Also hoffnungslos ist gar nix, die Stütze war fast ausnahmslos flächig festgerostet und musste letztendlich doch raus   Für weniger harte Fälle empfehle ich aber die Rahmen-Dreh-Methode, idealerweise mit einem Rohrschraubstock. 

MfG und bloß nicht aufgeben, willst du wirklich gegen ein Alurohr klein bei geben


----------



## x.l. (10. November 2005)

Nabens,

was ist es ein schönes Gefühl das es Menschen gibt die mitfühlen können und auf meiner Seite stehen.

So etwas ähnliches wie du habe ich auch versucht, nur nicht mit Elektrofuchsschwanz, weil ich den nicht habe, sondern von Hand. Dauert ewig und war nicht wirklich gut. 

Mit der flexiblen Welle und dem Fräskopf gehts ganz gut. Problem ist dass das vorderste Lager in der Welle sehr schnell heiß wird, da ich im tief im Rohr zu fräsen zu können ganz schön viel druck aufbringen muss. 

Das mach ich jetzt jeden Abend 2 Stunden, und dann sollte bald nix mehr übrig sein. Ich fräs auch immer was weg, biege dann das dünne nach innen und fräs dann wieder...
So sollte ich mindestens 15cm raus kriegen, dass ist dann gut 7cm unterhalb Unterkante Oberrohr, das sollte reichen. Alles werd ich wohl nicht mehr rauskriegen, dafür sitzts alles ein wenig zu tief.
Möcht mal wissen wie der Trösel von Vorgänger das geschafft, hat...

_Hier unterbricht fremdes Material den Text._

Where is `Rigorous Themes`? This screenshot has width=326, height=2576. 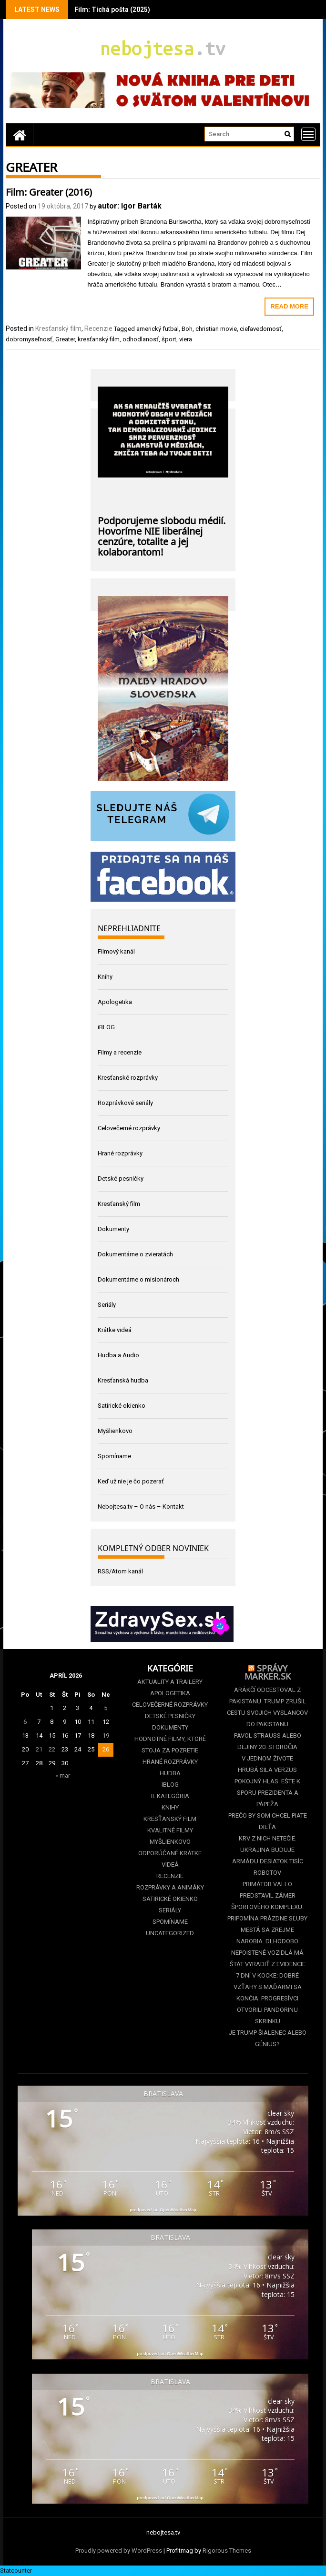 Rigorous Themes is located at coordinates (227, 2550). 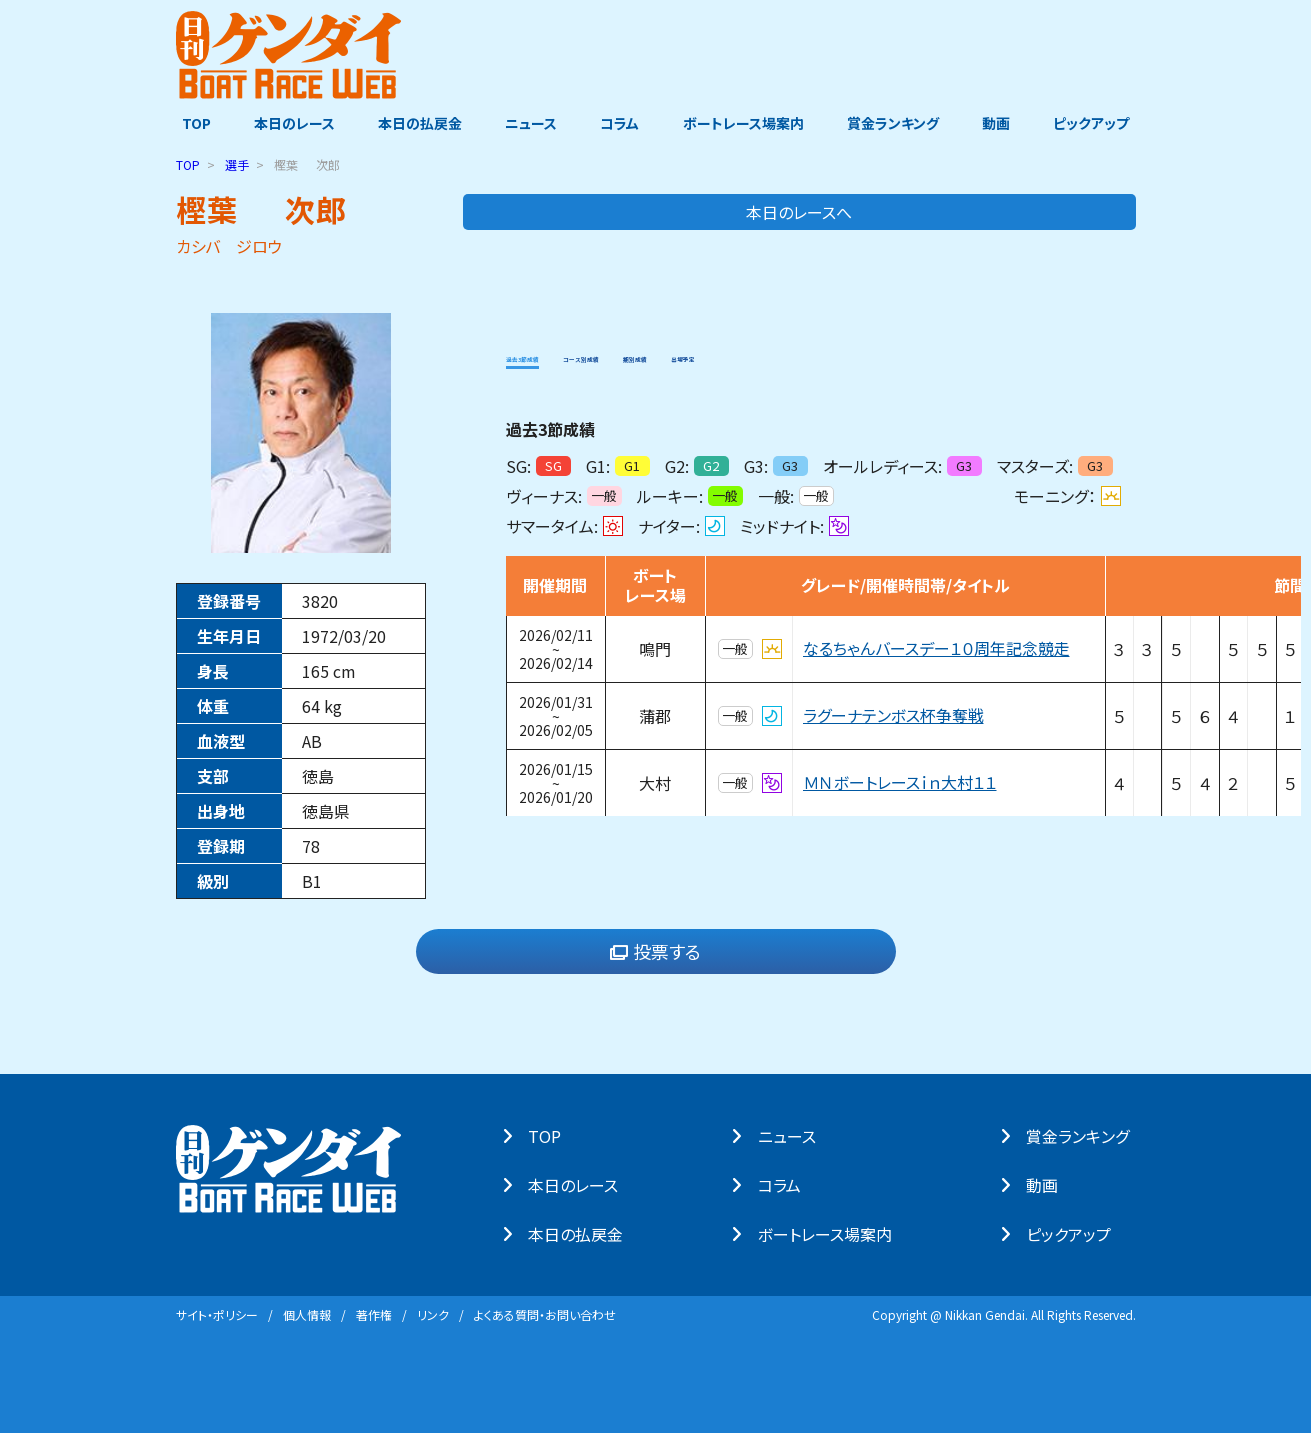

Jetzt ist der Rahmen aus schon so mit vielen Lackschäden ubersäht dass ich mich entschlossen habe ihn neu in original lacken zu lassen. Und dann bin ich wieder glücklich!!!!  

Gruß
Axel, der bald wieder guter Laune sein wird

P.S. ich halt euch auf dem laufenden, und zum Schluß gibzs nen Pic...


----------



## Pevloc (11. November 2005)

Echt geil! Ich habe mich köstlich amüsiert! Danke!

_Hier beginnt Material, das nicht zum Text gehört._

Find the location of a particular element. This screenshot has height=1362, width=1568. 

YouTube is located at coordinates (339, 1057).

Und ich will Pics! Vorher-Nachher! Danke!


----------



## El_Hefe (12. November 2005)

Happy end


----------



## User129 (1. Dezember 2005)

und wie siehts jetzt aus?
kann man schon gratulieren?


----------



## MTB-News.de




----------



## x.l. (11. Januar 2006)

Jaahaaa....!!!

Es ist vollbracht!!!! Sie ist raus!!

hat mich noch einige Stunden gekostet, lange hab ichs von Hand versucht, mit Metallsägeblatt und Feile. Die flexible Welle hats relativ schnell zerlegt...:-((
Gestern abend durch Obi geschlendert, und da sprang sie mir ins Auge die Lösung all meiner Probleme. SÄBELSÄGE.... HOAR HOAR HOAR...
Nein im Ernst, ziemlich großes Gerät hat eher eher die Form eines Fuchsschwanzes (zum Sägen). Und dazu gibt es auch 180mm Metallblätter.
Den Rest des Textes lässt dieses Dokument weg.